High Court imposes $2.482m penalty on Co-operative Bank for fee breaches

Court finds bank's fee reviews failed Credit Contracts and Consumer Finance Act standards

High Court imposes $2.482m penalty on Co-operative Bank for fee breaches

On 31 March 2026, the High Court ordered The Co-operative Bank to pay $2.482m for charging unreasonable consumer credit fees.

In Commerce Commission v The Co-operative Bank Limited [2026] NZHC 815, Justice Heine of the Wellington High Court imposed the penalty after the bank admitted a series of contraventions of the Credit Contracts and Consumer Finance Act 2003 (CCCFA).

The breaches centred on 12 fees that either exceeded the bank's own cost assessments, rested on inadequate fee reviews, or faced no CCCFA compliance review at all. The court identified three distinct categories of conduct: fees the bank set above its own contemporaneous assessment of transaction-specific costs; fees grounded in inadequate assessments; and fees Co-operative never reviewed for CCCFA compliance.

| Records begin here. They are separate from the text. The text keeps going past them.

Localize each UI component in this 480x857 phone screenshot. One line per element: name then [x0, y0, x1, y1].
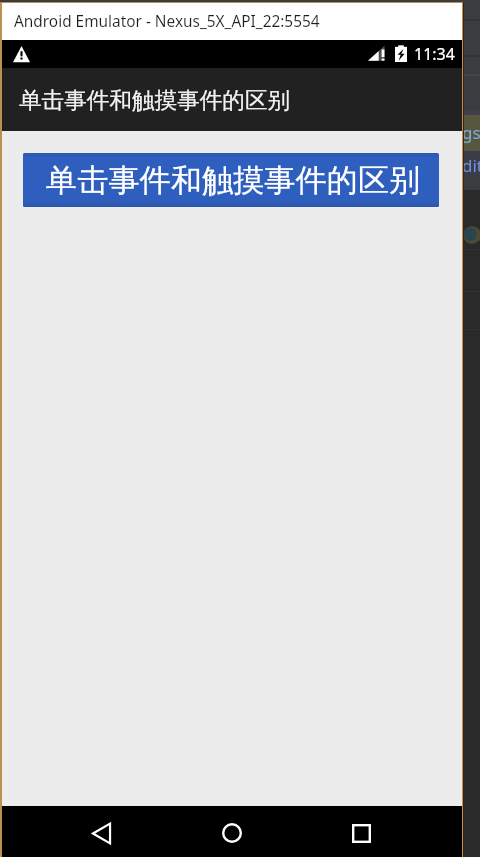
- staticText: 11:34: [414, 43, 455, 65]
- staticText: dit: [462, 154, 480, 177]
- button[interactable]: Home: [197, 806, 266, 857]
- button[interactable]: 单击事件和触摸事件的区别: [23, 153, 439, 207]
- button[interactable]: Recent apps: [327, 806, 396, 857]
- button[interactable]: Back: [67, 806, 136, 857]
- staticText: 单击事件和触摸事件的区别: [19, 86, 291, 114]
- staticText: Android Emulator - Nexus_5X_API_22:5554: [14, 11, 320, 32]
- staticText: gs: [462, 121, 480, 144]
- staticText: 单击事件和触摸事件的区别: [46, 161, 421, 200]
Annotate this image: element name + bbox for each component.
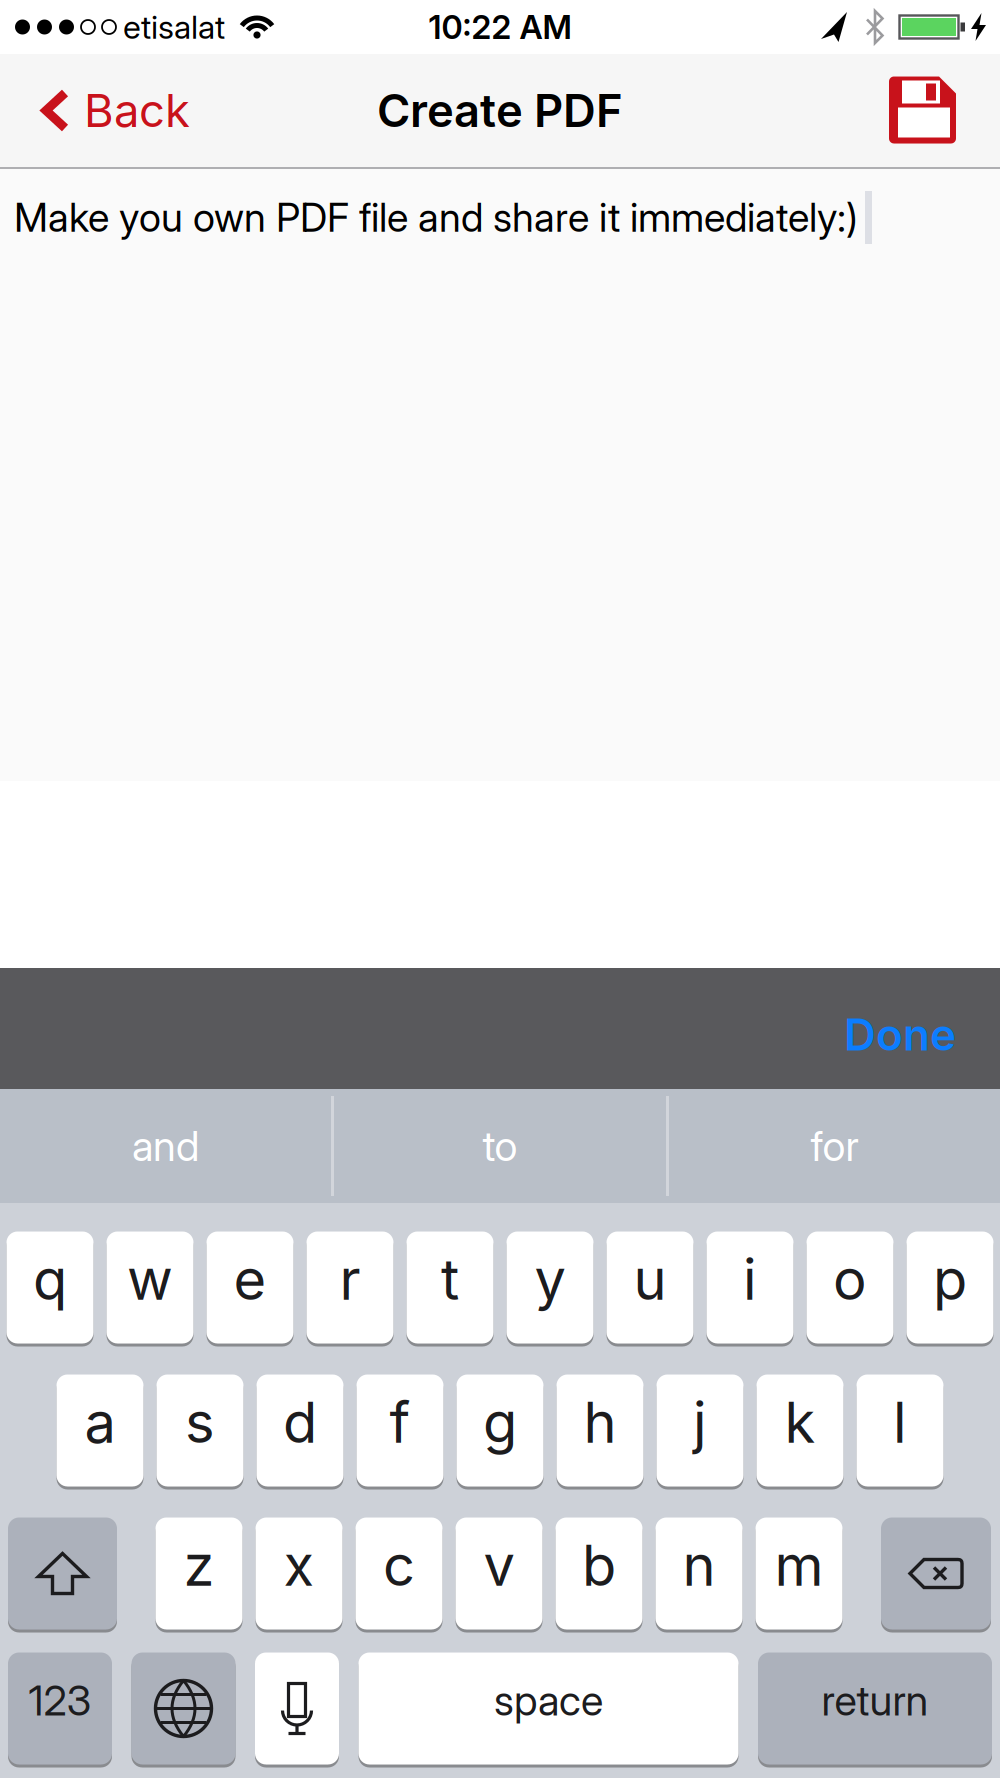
button[interactable]: Shift <box>8 1516 117 1631</box>
button[interactable]: l <box>856 1373 944 1488</box>
button[interactable]: to <box>334 1089 666 1203</box>
button[interactable]: v <box>456 1516 542 1631</box>
button[interactable]: b <box>556 1516 642 1631</box>
button[interactable]: m <box>756 1516 842 1631</box>
button[interactable]: a <box>56 1373 144 1488</box>
button[interactable]: k <box>756 1373 844 1488</box>
button[interactable]: r <box>306 1230 394 1345</box>
button[interactable]: u <box>606 1230 694 1345</box>
button[interactable]: p <box>906 1230 994 1345</box>
staticText: w <box>127 1246 173 1313</box>
staticText: t <box>441 1246 459 1313</box>
staticText: q <box>33 1246 67 1313</box>
staticText: space <box>494 1676 603 1726</box>
staticText: m <box>774 1532 824 1599</box>
button[interactable]: for <box>669 1089 1000 1203</box>
staticText: and <box>132 1121 199 1171</box>
staticText: y <box>534 1246 566 1313</box>
button[interactable]: j <box>656 1373 744 1488</box>
staticText: b <box>582 1532 616 1599</box>
button[interactable]: w <box>106 1230 194 1345</box>
staticText: j <box>693 1389 707 1456</box>
button[interactable]: Next keyboard <box>132 1651 236 1766</box>
staticText: e <box>234 1246 266 1313</box>
button[interactable]: y <box>506 1230 594 1345</box>
staticText: z <box>184 1532 214 1599</box>
button[interactable]: z <box>156 1516 242 1631</box>
staticText: Back <box>84 83 190 138</box>
button[interactable]: d <box>256 1373 344 1488</box>
staticText: k <box>784 1389 816 1456</box>
button[interactable]: Numbers <box>8 1651 112 1766</box>
staticText: etisalat <box>123 8 225 46</box>
staticText: return <box>822 1676 928 1726</box>
button[interactable]: space <box>358 1651 738 1766</box>
staticText: f <box>390 1389 410 1456</box>
button[interactable]: and <box>0 1089 331 1203</box>
button[interactable]: g <box>456 1373 544 1488</box>
staticText: 123 <box>28 1676 92 1726</box>
staticText: u <box>634 1246 666 1313</box>
staticText: r <box>340 1246 360 1313</box>
button[interactable]: e <box>206 1230 294 1345</box>
button[interactable]: Back <box>0 83 190 138</box>
button[interactable]: x <box>256 1516 342 1631</box>
button[interactable]: c <box>356 1516 442 1631</box>
button[interactable]: h <box>556 1373 644 1488</box>
staticText: Create PDF <box>377 83 623 138</box>
button[interactable]: return <box>758 1651 992 1766</box>
staticText: a <box>84 1389 116 1456</box>
button[interactable]: q <box>6 1230 94 1345</box>
staticText: Done <box>844 1008 956 1061</box>
staticText: to <box>482 1121 518 1171</box>
button[interactable]: Done <box>844 1002 1000 1055</box>
staticText: l <box>893 1389 907 1456</box>
button[interactable]: i <box>706 1230 794 1345</box>
staticText: h <box>584 1389 616 1456</box>
staticText: 10:22 AM <box>428 7 572 47</box>
button[interactable]: Save <box>889 76 1000 144</box>
staticText: g <box>483 1389 517 1456</box>
staticText: d <box>283 1389 317 1456</box>
button[interactable]: t <box>406 1230 494 1345</box>
button[interactable]: s <box>156 1373 244 1488</box>
button[interactable]: f <box>356 1373 444 1488</box>
button[interactable]: n <box>656 1516 742 1631</box>
staticText: x <box>284 1532 314 1599</box>
staticText: Make you own PDF file and share it immed… <box>14 194 858 241</box>
staticText: for <box>810 1121 858 1171</box>
staticText: i <box>743 1246 757 1313</box>
staticText: v <box>484 1532 514 1599</box>
staticText: c <box>383 1532 415 1599</box>
staticText: s <box>185 1389 215 1456</box>
staticText: p <box>933 1246 967 1313</box>
button[interactable]: Dictate <box>255 1651 339 1766</box>
staticText: n <box>682 1532 716 1599</box>
button[interactable]: Delete <box>881 1516 991 1631</box>
button[interactable]: o <box>806 1230 894 1345</box>
staticText: o <box>833 1246 867 1313</box>
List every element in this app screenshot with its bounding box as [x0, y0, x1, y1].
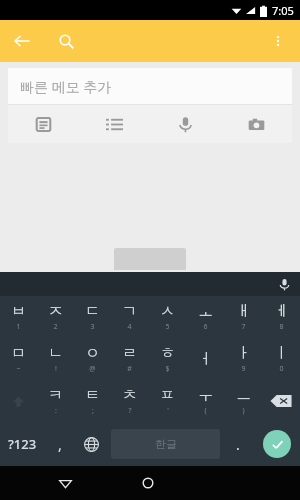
button[interactable]: ,: [45, 422, 75, 466]
staticText: ㅍ: [160, 386, 175, 405]
staticText: 5: [165, 322, 170, 332]
staticText: :: [55, 406, 57, 416]
staticText: ㅏ: [236, 344, 251, 363]
staticText: ㅓ: [198, 350, 213, 369]
staticText: ㅣ: [274, 344, 289, 363]
button[interactable]: Done: [263, 430, 291, 458]
staticText: (: [204, 406, 207, 416]
staticText: ;: [92, 406, 94, 416]
staticText: ㄹ: [122, 344, 137, 363]
staticText: ㄴ: [48, 344, 63, 363]
staticText: .: [236, 435, 240, 454]
button[interactable]: ㅔ: [262, 296, 300, 338]
staticText: ㅁ: [11, 344, 26, 363]
staticText: ㅜ: [198, 386, 213, 405]
button[interactable]: Home: [131, 466, 165, 500]
staticText: 6: [203, 322, 208, 332]
button[interactable]: ㅊ: [111, 380, 148, 422]
button[interactable]: .: [223, 422, 253, 466]
staticText: ㅋ: [48, 386, 63, 405]
button[interactable]: ?123: [0, 422, 45, 466]
button[interactable]: Photo: [221, 105, 292, 143]
button[interactable]: ㅇ: [74, 338, 111, 380]
staticText: ㅔ: [274, 302, 289, 321]
staticText: ~: [16, 364, 21, 374]
staticText: ㅌ: [85, 386, 100, 405]
button[interactable]: ㄹ: [111, 338, 148, 380]
button[interactable]: Voice input: [268, 272, 300, 296]
staticText: 1: [16, 322, 21, 332]
staticText: #: [127, 364, 132, 374]
staticText: ): [242, 406, 245, 416]
button[interactable]: ㅐ: [224, 296, 262, 338]
staticText: ㄷ: [85, 302, 100, 321]
button[interactable]: 한글: [111, 429, 220, 459]
button[interactable]: Backspace: [262, 380, 300, 422]
staticText: ㅗ: [198, 302, 213, 321]
staticText: 7: [241, 322, 246, 332]
staticText: 0: [279, 364, 284, 374]
staticText: !: [55, 364, 57, 374]
button[interactable]: ㅍ: [148, 380, 186, 422]
staticText: 9: [241, 364, 246, 374]
staticText: ?: [128, 406, 132, 416]
staticText: 3: [90, 322, 95, 332]
button[interactable]: Checklist: [79, 105, 150, 143]
staticText: ㅅ: [160, 302, 175, 321]
staticText: 8: [279, 322, 284, 332]
staticText: 빠른 메모 추가: [20, 77, 112, 96]
button[interactable]: 빠른 메모 추가: [8, 68, 292, 143]
staticText: 7:05: [272, 3, 294, 18]
button[interactable]: ㅌ: [74, 380, 111, 422]
button[interactable]: Drawing: [8, 105, 79, 143]
staticText: ㅊ: [122, 386, 137, 405]
staticText: @: [89, 364, 96, 374]
button[interactable]: ㅏ: [224, 338, 262, 380]
button[interactable]: Voice note: [150, 105, 221, 143]
staticText: ㄱ: [122, 302, 137, 321]
staticText: ': [167, 406, 169, 416]
button[interactable]: Change language: [75, 422, 108, 466]
staticText: $: [165, 364, 170, 374]
button[interactable]: ㅅ: [148, 296, 186, 338]
button[interactable]: ㅋ: [37, 380, 74, 422]
button[interactable]: ㄷ: [74, 296, 111, 338]
staticText: ,: [58, 435, 62, 454]
button[interactable]: ㅓ: [186, 338, 224, 380]
button[interactable]: ㅣ: [262, 338, 300, 380]
staticText: ㅇ: [85, 344, 100, 363]
button[interactable]: ㅜ: [186, 380, 224, 422]
button[interactable]: ㅈ: [37, 296, 74, 338]
staticText: 4: [127, 322, 132, 332]
button[interactable]: ㄴ: [37, 338, 74, 380]
staticText: ㅂ: [11, 302, 26, 321]
staticText: ㅡ: [236, 386, 251, 405]
staticText: 한글: [155, 437, 177, 451]
button[interactable]: Back: [48, 466, 82, 500]
staticText: ㅎ: [160, 344, 175, 363]
staticText: 2: [53, 322, 58, 332]
button[interactable]: ㅁ: [0, 338, 37, 380]
button[interactable]: ㅂ: [0, 296, 37, 338]
button[interactable]: More options: [256, 20, 300, 62]
button[interactable]: ㅎ: [148, 338, 186, 380]
staticText: ?123: [8, 435, 37, 453]
button[interactable]: ㅡ: [224, 380, 262, 422]
button[interactable]: ㅗ: [186, 296, 224, 338]
button[interactable]: Search: [44, 20, 88, 62]
button[interactable]: ㄱ: [111, 296, 148, 338]
staticText: ㅈ: [48, 302, 63, 321]
button[interactable]: Back: [0, 20, 44, 62]
staticText: ㅐ: [236, 302, 251, 321]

The 12 affected fees included Home Loan Establishment ($350), Personal Loan Establishment ($200), Vehicle Loan Establishment ($200), Overdraft Facility ($3.50), Early Repayment ($100), Security Discharge ($75), Mortgage Discharge ($50), Home Loan Variation ($100), Restructure ($200), Revolving Credit Facility ($7.50), Rates Demand ($50), and Cash Advance ($2) fees in respect of online banking transactions.

The pecuniary penalty period ran from 20 December 2019 to 30 November 2021 for most fees, and to 27 February 2022 for the Security Discharge fee. During that period, approximately 28,261 customers suffered overcharges totalling between $1.3m and $2m, equating to per-customer overcharges of between $44.90 and $69.12.

The court set a starting point of $3.65m, anchored to an agreed maximum penalty of $7.2m derived from one penalty of $600,000 per fee. While the parties agreed that Co-operative did not set out to breach the CCCFA, Justice Heine described the contraventions as sitting at "the more serious end of the range of conduct for such breaches," noting that compliance failures persisted over an extended period and reflected a fundamental failure within Co-operative to appreciate what the fees provisions required.

The court then applied a 32 percent discount to the starting point, producing the final $2.482m penalty. The Commerce Commission submitted that Co-operative's conduct exceeded the baseline standard warranting its standard 30 percent discount. The higher discount recognised the bank's self-reporting of its breaches, payment of substantial sums to affected customers, and further remediation conducted after the filing of the proceeding.

The court declared s 41 breaches in respect of all 12 fees, and also declared breaches of s 9C and s 45 of the CCCFA. The s 9C declaration, which governs responsible lending, reflected the admitted inadequacy of Co-operative's compliance programme and fee-setting practices. The s 45 declaration addressed Cash Advance Fees charged in respect of ATM transactions, which exceeded the amount payable by Co-operative to third parties.

No aggravating factors applied. Specific deterrence was not a particular concern, as Co-operative had already self-identified the issues through its 2021 fee review, implemented new systems, processes, and controls, including personnel changes, and fully remediated affected customers. General deterrence remained relevant given the bank's size, resources, and position of influence within the industry.

The penalty represented seven percent of the bank's net profits during the penalty period, before accounting for remediation costs. The court determined that figure was sufficient to contribute to deterring others from risking non-compliance.